On 04/10/12 17:54, Dan Magenheimer wrote:

Scanning through the archived message I am under the impression
that the focus is on a single server... i.e. "punt if actor is
not xl", i.e. it addressed "balloon-to-fit" and only tries to avoid
stepping on other memory overcommit technologies.  That makes it
almost orthogonal, I think, to the problem I originally raised.
No, the idea was to allow the flexibility of different actors in different situations. The plan was to start with a simple actor, but to add new ones as necessary. But on reflection, it seems like the whole "actor" thing was actually something completely separate to what we're talking about here. The idea behind the actor (IIRC) was that you could tell the toolstack, "Make VM A use X amount of host memory"; and the actor would determine the best way to do that -- either by only ballooning, or ballooning first and then swapping. But it doesn't decide how to get the value X.

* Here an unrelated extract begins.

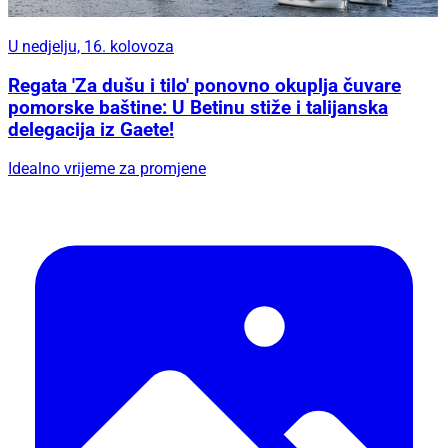
Regata 'Za dušu i tilo' ponovno okuplja čuvare
pomorske baštine: U Betinu stiže i talijanska
delegacija iz Gaete!
Idealno vrijeme za promjene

This thread has been very hard to follow for some reason, so let me see if I can understand everything: * You are concerned about being able to predictably start VMs in the face of:
 - concurrent requests, and
- dynamic memory technologies (including PoD, ballooning, paging, page sharing, and tmem) Any of which may change the amount of free memory between the time a decision is made and the time memory is actually allocated. * You have proposed a hypervisor-based solution that allows the toolstack to "reserve" a specific amount of memory to a VM that will not be used for something else; this allocation is transactional -- it will either completely succeed, or completely fail, and do it quickly.

Is that correct?

The problem with that solution, it seems to me, is that the hypervisor does not (and I think probably should not) have any insight into the policy for allocating or freeing memory as a result of other activities, such as ballooning or page sharing. Suppose someone were ballooning down domain M to get 8GiB in order to start domain A; and at some point , another process looks and says, "Oh look, there's 4GiB free, that's enough to start domain B" and asks Xen to reserve that memory. Xen has no way of knowing that the memory freed by domain M was "earmarked" for domain A, and so will happily give it to domain B, causing domain A's creation to fail (potentially).

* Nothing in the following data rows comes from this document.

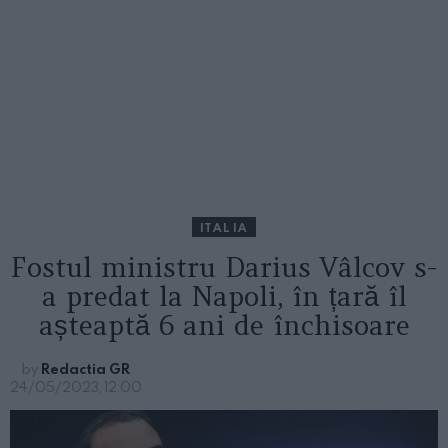
ITALIA
Fostul ministru Darius Vâlcov s-
a predat la Napoli, în țară îl
așteaptă 6 ani de închisoare
by
Redactia GR
24/05/2023, 12:00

So it seems like we need to have the idea of a memory controller -- one central process (per host, as you say) that would know about all of the knobs -- ballooning, paging, page sharing, tmem, whatever -- that could be in charge of knowing where all the memory was coming from and where it was going. So if xl wanted to start a new VM, it can ask the memory controller for 3GiB, and the controller could decide, "I'll take 1GiB from domain M and 2 from domain N, and give it to the new domain", and respond when it has the memory that it needs. Similarly, it can know that it should try to keep X megabytes for un-sharing of pages, and it can be responsible for freeing up more memory if that memory becomes exhausted.

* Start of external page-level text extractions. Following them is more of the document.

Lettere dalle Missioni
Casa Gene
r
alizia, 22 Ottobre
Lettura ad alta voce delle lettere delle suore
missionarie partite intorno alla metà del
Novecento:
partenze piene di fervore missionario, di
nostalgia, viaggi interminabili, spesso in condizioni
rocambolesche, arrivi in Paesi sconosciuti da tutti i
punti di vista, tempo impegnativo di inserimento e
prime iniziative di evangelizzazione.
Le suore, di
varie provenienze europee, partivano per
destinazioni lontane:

At the moment, the administrator himself (or the cloud orchestration layer) needs to be his own memory controller; that is, he needs to manually decide if there's enough free memory to start a VM; if there's not, he needs to figure out how to get that memory (either by ballooning or swapping). Ballooning and swapping are both totally under his control; the only thing he doesn't control is the unsharing of pages. But as long as there was a way to tell the page sharing daemon not to allocate an amount of free memory, then this "administrator-as-memory-controller" should work just fine.